Taking the off-ramp from the business as usual, hydropower-heavy scenario is very possible for Laos because investor interest in this alternate portfolio already exists even though Laos has not yet adopted policies that lay out a clear pathway for non-hydropower renewable investments. Thai company Impact Energy Asia is pursuing a 600 MW wind farm in southern Laos, American company Convalt Energy is moving ahead with 300 MW of solar and is in talks for up to 700 MW more, and many investors are expressing interest in “floatovoltaic” solar plants that would sit on reservoirs in central and southern Laos.

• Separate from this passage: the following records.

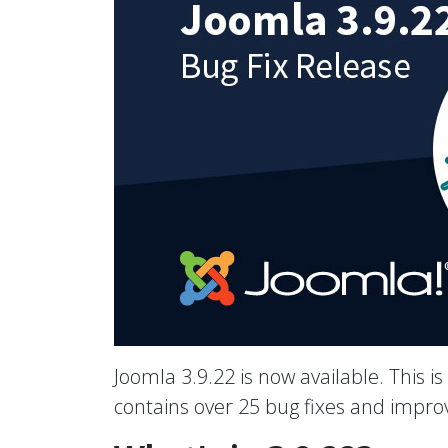
Joomla 3.9.22 is now available. This is
contains over 25 bug fixes and impr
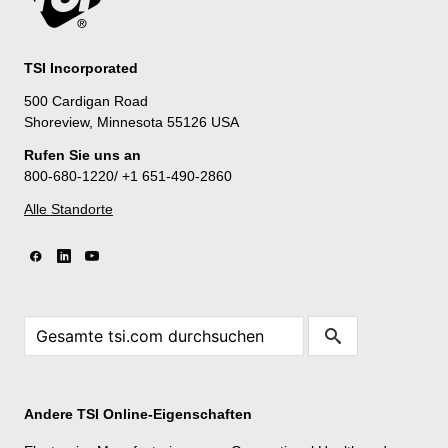
TSI Incorporated
500 Cardigan Road
Shoreview, Minnesota 55126 USA
Rufen Sie uns an
800-680-1220/ +1 651-490-2860
Alle Standorte
Andere TSI Online-Eigenschaften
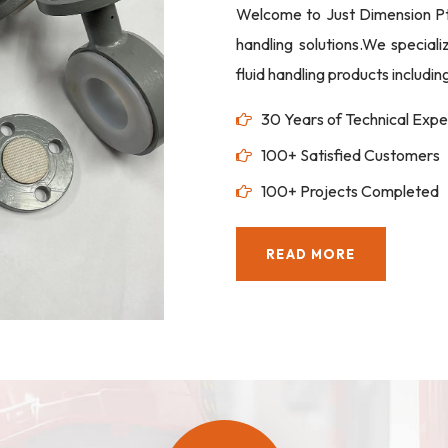
Welcome to Just Dimension Pte 
handling solutions.We special
fluid handling products includi
30 Years of Technical Expe
100+ Satisfied Customers
100+ Projects Completed
READ MORE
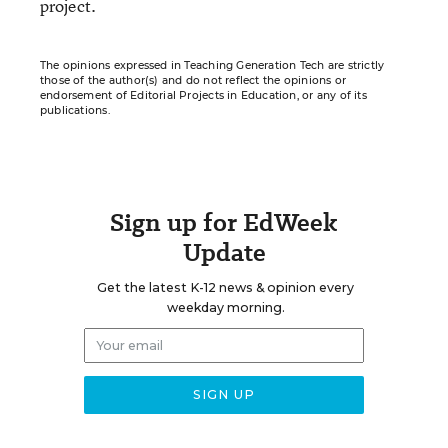
project.
The opinions expressed in Teaching Generation Tech are strictly
those of the author(s) and do not reflect the opinions or
endorsement of Editorial Projects in Education, or any of its
publications.
Sign up for EdWeek
Update
Get the latest K-12 news & opinion every
weekday morning.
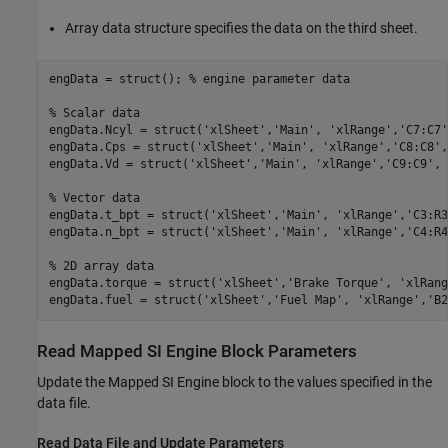
Array data structure specifies the data on the third sheet.
engData = struct(); 
% engine parameter data
% Scalar data
engData.Ncyl = struct(
'xlSheet'
,
'Main'
, 
'xlRange'
,
'C7:C7'
engData.Cps = struct(
'xlSheet'
,
'Main'
, 
'xlRange'
,
'C8:C8'
,
engData.Vd = struct(
'xlSheet'
,
'Main'
, 
'xlRange'
,
'C9:C9'
, 
% Vector data
engData.t_bpt = struct(
'xlSheet'
,
'Main'
, 
'xlRange'
,
'C3:R3
engData.n_bpt = struct(
'xlSheet'
,
'Main'
, 
'xlRange'
,
'C4:R4
% 2D array data
engData.torque = struct(
'xlSheet'
,
'Brake Torque'
, 
'xlRang
engData.fuel = struct(
'xlSheet'
,
'Fuel Map'
, 
'xlRange'
,
'B2
Read Mapped SI Engine Block Parameters
Update the Mapped SI Engine block to the values specified in the
data file.
Read Data File and Update Parameters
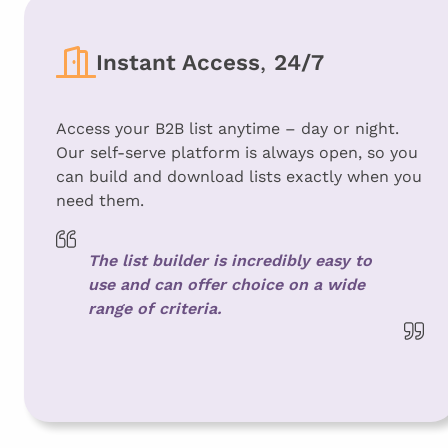
Instant Access
,
24/7
Access your B2B list anytime – day or night.
Our self-serve platform is always open, so you
can build and download lists exactly when you
need them.
The list builder is incredibly easy to
use and can offer choice on a wide
range of criteria.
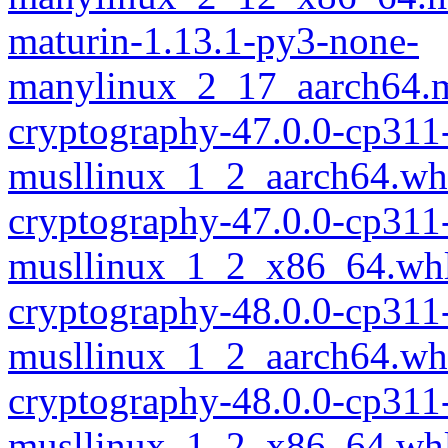
maturin-1.13.1-py3-none-
manylinux_2_17_aarch64.m
cryptography-47.0.0-cp311
musllinux_1_2_aarch64.wh
cryptography-47.0.0-cp311
musllinux_1_2_x86_64.wh
cryptography-48.0.0-cp311
musllinux_1_2_aarch64.wh
cryptography-48.0.0-cp311
musllinux_1_2_x86_64.wh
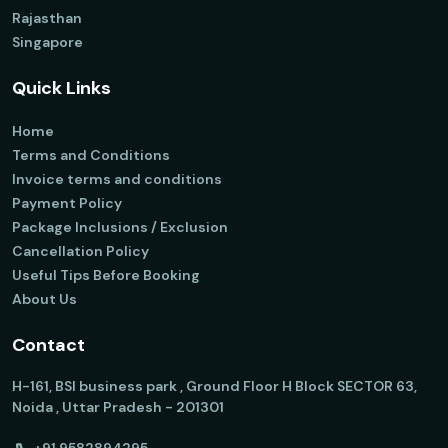
Rajasthan
Singapore
Quick Links
Home
Terms and Conditions
Invoice terms and conditions
Payment Policy
Package Inclusions / Exclusion
Cancellation Policy
Useful Tips Before Booking
About Us
Contact
H-161, BSI business park , Ground Floor H Block SECTOR 63,
Noida , Uttar Pradesh - 201301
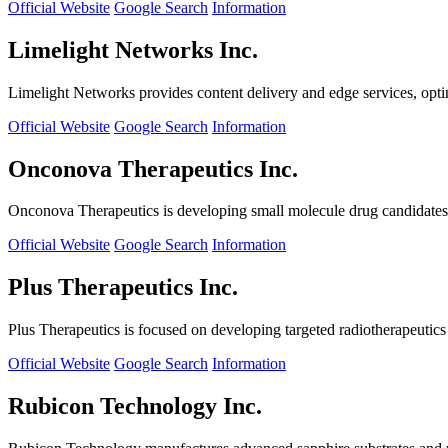
Official Website
Google Search
Information
Limelight Networks Inc.
Limelight Networks provides content delivery and edge services, opti
Official Website
Google Search
Information
Onconova Therapeutics Inc.
Onconova Therapeutics is developing small molecule drug candidates t
Official Website
Google Search
Information
Plus Therapeutics Inc.
Plus Therapeutics is focused on developing targeted radiotherapeutics fo
Official Website
Google Search
Information
Rubicon Technology Inc.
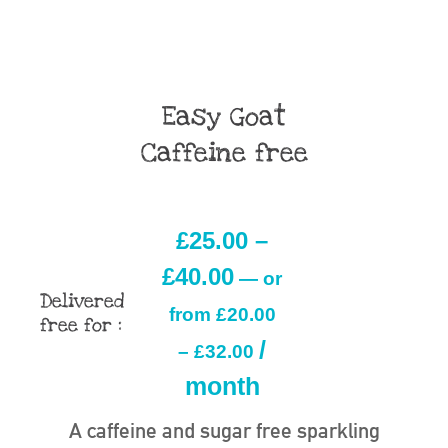
Easy Goat
Caffeine free
£
25.00
–
£
40.00
—
or
Delivered
from
£
20.00
free for :
/
–
£
32.00
month
A caffeine and sugar free sparkling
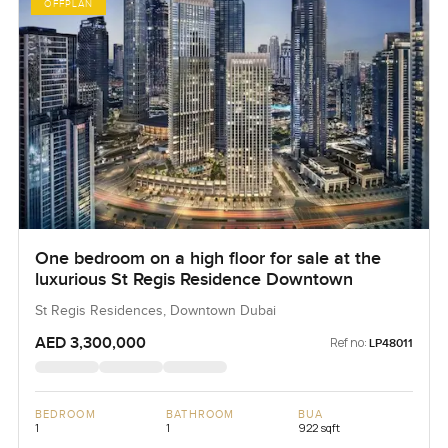
OFFPLAN
One bedroom on a high floor for sale at the
luxurious St Regis Residence Downtown
St Regis Residences, Downtown Dubai
AED 3,300,000
Ref no:
LP48011
BEDROOM
BATHROOM
BUA
1
1
922 sqft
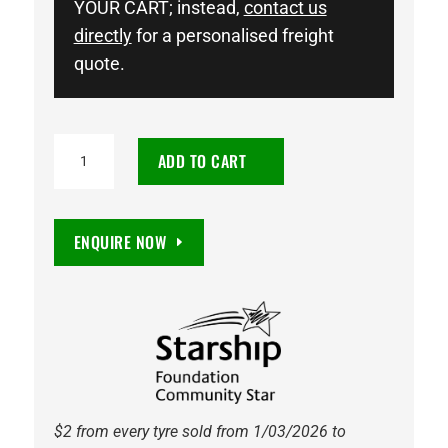
YOUR CART; instead,
contact us
directly
for a personalised freight
quote.
NEUTON
ADD TO CART
POWER
LN3
DIN66
ENQUIRE NOW
760CCA
AGM
STOP
START
BATTERY
quantity
$2 from every tyre sold from 1/03/2026 to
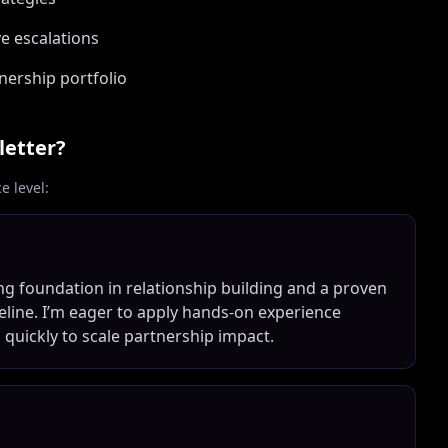
e escalations
nership portfolio
letter?
 level:
ong foundation in relationship building and a proven
eline. I’m eager to apply hands-on experience
 quickly to scale partnership impact.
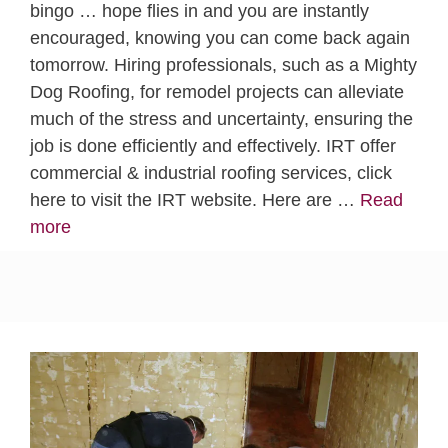
bingo … hope flies in and you are instantly
encouraged, knowing you can come back again
tomorrow. Hiring professionals, such as a Mighty
Dog Roofing, for remodel projects can alleviate
much of the stress and uncertainty, ensuring the
job is done efficiently and effectively. IRT offer
commercial & industrial roofing services, click
here to visit the IRT website. Here are …
Read
more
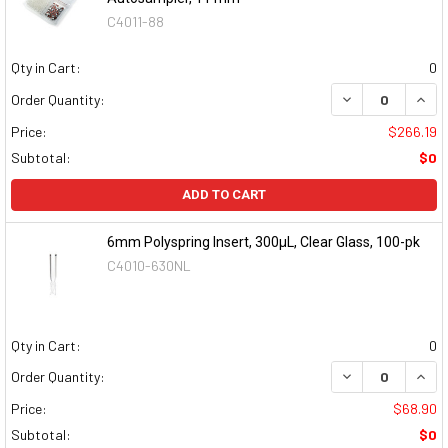
C4011-88
Qty in Cart:
0
DECREASE QUAN
INCR
Order Quantity:
Price:
$266.19
Subtotal:
$0
ADD TO CART
6mm Polyspring Insert, 300µL, Clear Glass, 100-pk
C4010-630NL
Qty in Cart:
0
DECREASE QUAN
INCR
Order Quantity:
Price:
$68.90
Subtotal:
$0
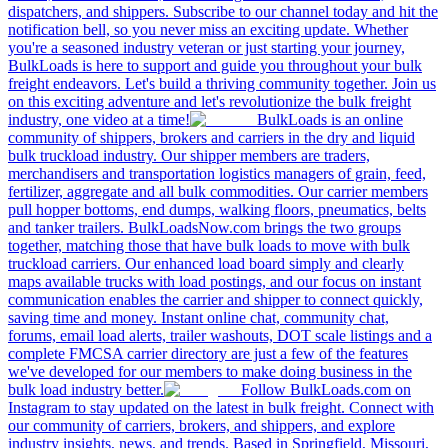
dispatchers, and shippers. Subscribe to our channel today and hit the
notification bell, so you never miss an exciting update. Whether
you're a seasoned industry veteran or just starting your journey,
BulkLoads is here to support and guide you throughout your bulk
freight endeavors. Let's build a thriving community together. Join us
on this exciting adventure and let's revolutionize the bulk freight
industry, one video at a time!
BulkLoads is an online
community of shippers, brokers and carriers in the dry and liquid
bulk truckload industry. Our shipper members are traders,
merchandisers and transportation logistics managers of grain, feed,
fertilizer, aggregate and all bulk commodities. Our carrier members
pull hopper bottoms, end dumps, walking floors, pneumatics, belts
and tanker trailers. BulkLoadsNow.com brings the two groups
together, matching those that have bulk loads to move with bulk
truckload carriers. Our enhanced load board simply and clearly
maps available trucks with load postings, and our focus on instant
communication enables the carrier and shipper to connect quickly,
saving time and money. Instant online chat, community chat,
forums, email load alerts, trailer washouts, DOT scale listings and a
complete FMCSA carrier directory are just a few of the features
we've developed for our members to make doing business in the
bulk load industry better.
Follow BulkLoads.com on
Instagram to stay updated on the latest in bulk freight. Connect with
our community of carriers, brokers, and shippers, and explore
industry insights, news, and trends. Based in Springfield, Missouri,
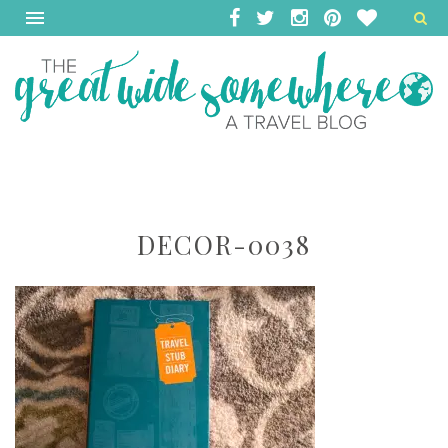
DECOR-0038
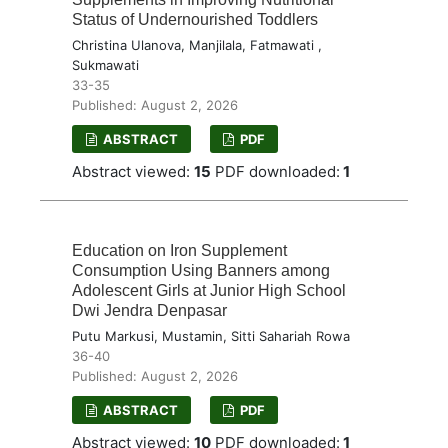
Status of Undernourished Toddlers
Christina Ulanova, Manjilala, Fatmawati ,
Sukmawati
33-35
Published: August 2, 2026
ABSTRACT
PDF
Abstract viewed:
15
PDF downloaded:
1
Education on Iron Supplement
Consumption Using Banners among
Adolescent Girls at Junior High School
Dwi Jendra Denpasar
Putu Markusi, Mustamin, Sitti Sahariah Rowa
36-40
Published: August 2, 2026
ABSTRACT
PDF
Abstract viewed:
10
PDF downloaded:
1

The pause on hydropower construction provides the time for Lao officials to work with neighbors in Vietnam to hammer out what an alternative future would look like and lay out directions and a map to get there. Doing so would avoid risks, position Laos to be a greener and more sustainable long-term “battery” for regional development, and would ultimately mitigate long-term food, water, and security risks for the Mekong region as a whole.

Courtney Weatherby is a Research Analyst with the Southeast Asia program at the Stimson Center. Her research focuses on infrastructure development, climate change, and energy issues in Southeast Asia, particularly the food-water-energy nexus in the Mekong River basin and China’s investment in regional energy infrastructure.